If the desert expands that will most likely definitely destroy the areas.

And while trees will use a lot of water (somewhat depending on specie I think)
they'd hopefully also provide protection against direct sunlight for a more
diverse ecosystem to establish.

Compared to the Midwestern way of pumping groundwater only to grow seasonal
crops this seems like a good step in a better direction.

------
ideonexus
This reminds me of Roosevelt's Civilian Conservation Corps from 1933 to 1942,
which at one time comprised 300,000 people and planted over 3 billion trees in
America to combat the extensive deforestation brought by industry[1]. The town
where I live was almost abandoned at one point in the early 1900s because our
local sawmill had stripped the surrounding area of all trees for miles. It was
the CCC that brought them back.

I think preserving our commons is the most important role of government.

[1]
[https://en.wikipedia.org/wiki/Civilian_Conservation_Corps](https://en.wikipedia.org/wiki/Civilian_Conservation_Corps)

------
rayiner
I suspect science writing like this is one reason why public trust in science
is at a low. I read a passage like this:

> But plenty of scientists remain unimpressed. Many of the trees, planted in
> places they don’t grow naturally, eventually die. The survivors soak up
> precious groundwater that native grasses and shrubs need, causing more soil
> degradation. Meanwhile, thousands of farmers and herders are forced off
> their lands to make way for the trees.

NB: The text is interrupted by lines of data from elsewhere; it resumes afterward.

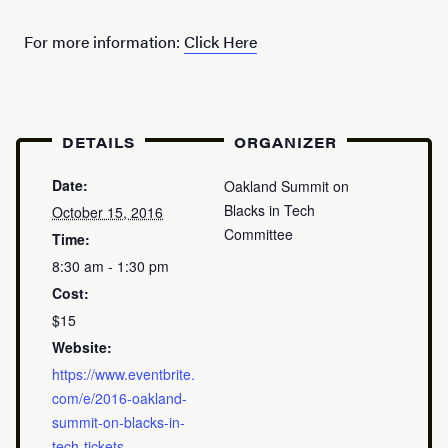
For more information:
Click Here
DETAILS
ORGANIZER
Date:
Oakland Summit on
Blacks in Tech
October 15, 2016
Committee
Time:
8:30 am - 1:30 pm
Cost:
$15
Website:
https://www.eventbrite.
com/e/2016-oakland-
summit-on-blacks-in-
tech-tickets-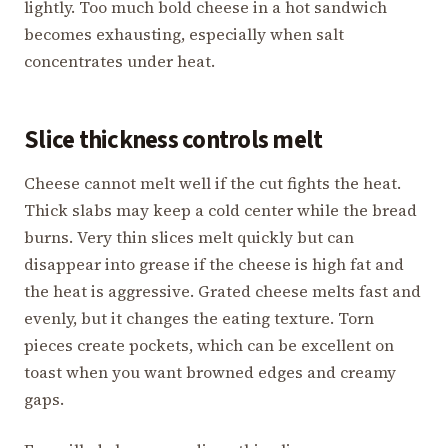
lightly. Too much bold cheese in a hot sandwich
becomes exhausting, especially when salt
concentrates under heat.
Slice thickness controls melt
Cheese cannot melt well if the cut fights the heat.
Thick slabs may keep a cold center while the bread
burns. Very thin slices melt quickly but can
disappear into grease if the cheese is high fat and
the heat is aggressive. Grated cheese melts fast and
evenly, but it changes the eating texture. Torn
pieces create pockets, which can be excellent on
toast when you want browned edges and creamy
gaps.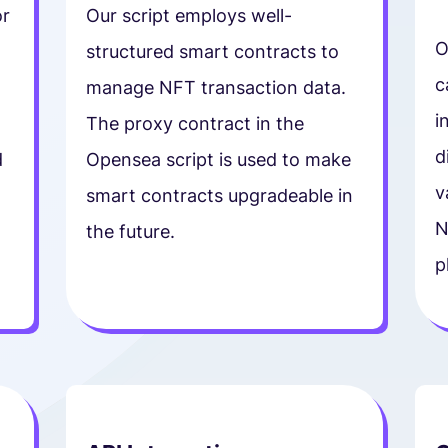
or
Our script employs well-
O
structured smart contracts to
c
manage NFT transaction data.
i
The proxy contract in the
d
d
Opensea script is used to make
v
smart contracts upgradeable in
N
the future.
p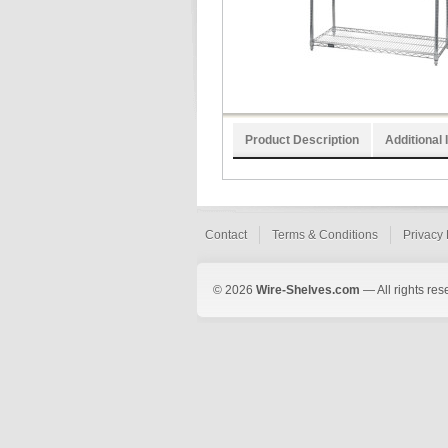
Product Description
Additional 
Contact
Terms & Conditions
Privacy 
© 2026
Wire-Shelves.com
— All rights res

China may be winning its war against
> nature for now, but at what cost?

I was a STEM major, but my first reaction to this is still: so what the hell
is the takeaway? Science news coverage is all like this: “some scientists do
X; other scientists say Y; I’m a journalist so f--k if I know who is right.”
Science gets turned from something that offers clarity to something that
underscores humans’ inability to understand the world around them.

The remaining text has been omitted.